Let's start with the table format. To study the relationship between grades, we can get rid of the order characteristic of gymnastics and reduce them to columns: _Name, Country, DScore, EScore, Penalty, Total Score_


In [96]:
# List with frames in this same format

apparatus_data_frame = [df_junior_FX, df_junior_PH, df_junior_SR, df_junior_PB, df_junior_HB,
                        df_senior_FX, df_senior_PH, df_senior_SR, df_senior_PB, df_senior_HB]

aa_data_frame = [df_junior_qualification, df_junior_AA,
                 df_senior_qualification, df_senior_AA]

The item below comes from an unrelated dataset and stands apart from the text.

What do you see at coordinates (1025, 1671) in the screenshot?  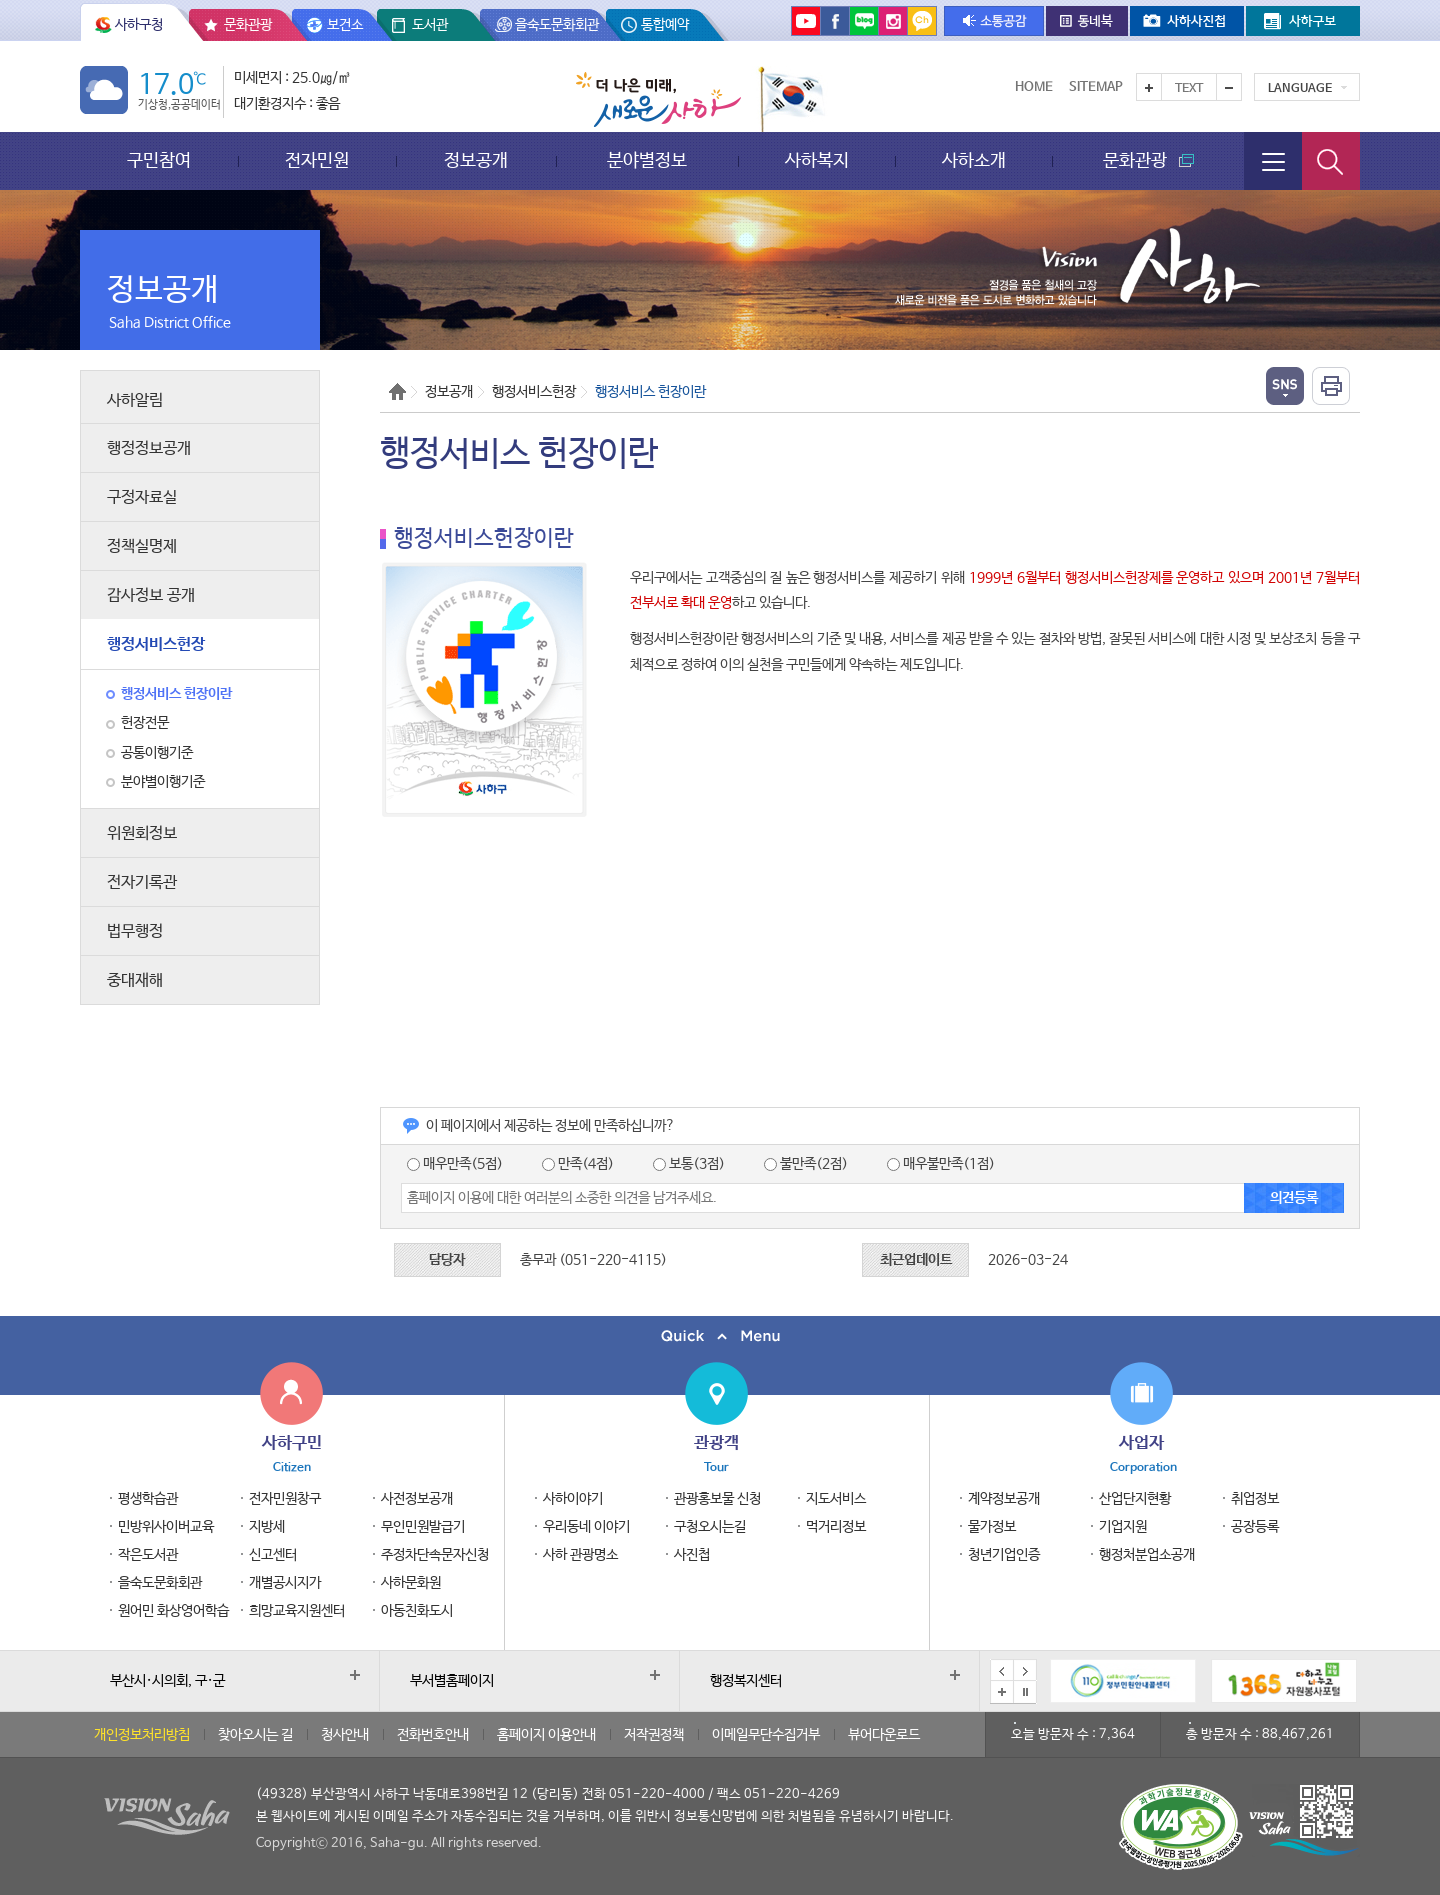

vt_data_frame = [df_senior_VT, df_junior_VT]

# List with correct columns names

col_names = ['Rank', 'Name', 'Country', 'DScore', 'EScore', 'Penalty', 'Total Score']

# Make final form for first part of our data

for frame in apparatus_data_frame:
    frame.columns = col_names

# Look on results
    
for frame in apparatus_data_frame:
    print (frame.columns)

Index(['Rank', 'Name', 'Country', 'DScore', 'EScore', 'Penalty',
       'Total Score'],
      dtype='object')
Index(['Rank', 'Name', 'Country', 'DScore', 'EScore', 'Penalty',
       'Total Score'],
      dtype='object')
Index(['Rank', 'Name', 'Country', 'DScore', 'EScore', 'Penalty',
       'Total Score'],
      dtype='object')
Index(['Rank', 'Name', 'Country', 'DScore', 'EScore', 'Penalty',
       'Total Score'],
      dtype='object')
Index(['Rank', 'Name', 'Country', 'DScore', 'EScore', 'Penalty',
       'Total Score'],
      dtype='object')
Index(['Rank', 'Name', 'Country', 'DScore', 'EScore', 'Penalty',
       'Total Score'],
      dtype='object')
Index(['Rank', 'Name', 'Country', 'DScore', 'EScore', 'Penalty',
       'Total Score'],
      dtype='object')
Index(['Rank', 'Name', 'Country', 'DScore', 'EScore', 'Penalty',
       'Total Score'],
      dtype='object')
Index(['Rank', 'Name', 'Country', 'DScore', 'EScore', 'Penalty',
       'Total Score'],
      dtype='object')
Index(['Ra

Ok, all the tables that only needed to be renamed are ready. Next, we will deal with those whose form needs to be modified. First vault result.

In [97]:
# Drop a column that will not be needed in the further part of the calculations (see the end of the "Data cleaning" chapter)

for frame in vt_data_frame:
    frame = frame.iloc[:,:-1]

# Tansform vault table

vt_junior1 = df_junior_VT[["Rank","Name","NOC","VT1_Dscore","VT1_Escore","VT1_Penalty","VT1_Total_Score"]]
vt_junior1.columns = col_names

vt_junior2 = df_junior_VT[["Rank","Name","NOC","VT2_Dscore","VT2_Escore","VT2_Penalty","VT2_Total_Score"]]
vt_junior2.columns = col_names

vt_senior1 = df_senior_VT[["Rank","Name","NOC","VT1_Dscore","VT1_Escore","VT1_Penalty","VT1_Total_Score"]]
vt_senior1.columns = col_names

vt_senior2 = df_senior_VT[["Rank","Name","NOC","VT2_Dscore","VT2_Escore","VT2_Penalty","VT2_Total_Score"]]
vt_senior2.columns = col_names

# Final form of vault table

df_junior_VT = pd.concat([vt_junior1,vt_junior2])
df_senior_VT = pd.concat([vt_senior1,vt_senior2])

In [98]:
# Transform data frame using wide_to_long module

aa_col_names = ['Rank', 'Name', 'Country', 
                'DScore_FX', 'EScore_FX', 'Total Score_FX', 'Penalty_FX', 
                'DScore_PH', 'EScore_PH', 'Total Score_PH', 'Penalty_PH', 
                'DScore_SR', 'EScore_SR', 'Total Score_SR', 'Penalty_SR', 
                'DScore_VT', 'EScore_VT', 'Total Score_VT', 'Penalty_VT', 
                'DScore_PB', 'EScore_PB', 'Total Score_PB', 'Penalty_PB', 
                'DScore_HB', 'EScore_HB', 'Total Score_HB', 'Penalty_HB', 
                'AllAround_AA']

# using loop to modify data in aa_data_frame lits

i = 0

for frame in aa_data_frame:
    frame.columns = aa_col_names
    frame = pd.wide_to_long(
        frame,
        stubnames = ['DScore','EScore','Total Score','Penalty'],
        i = ['Rank','Name','Country'],
        j = 'Apparatus',
        sep = "_",
        suffix = '\D+').drop(columns=['AllAround_AA']).reset_index()
    aa_data_frame[i] = frame
    i += 1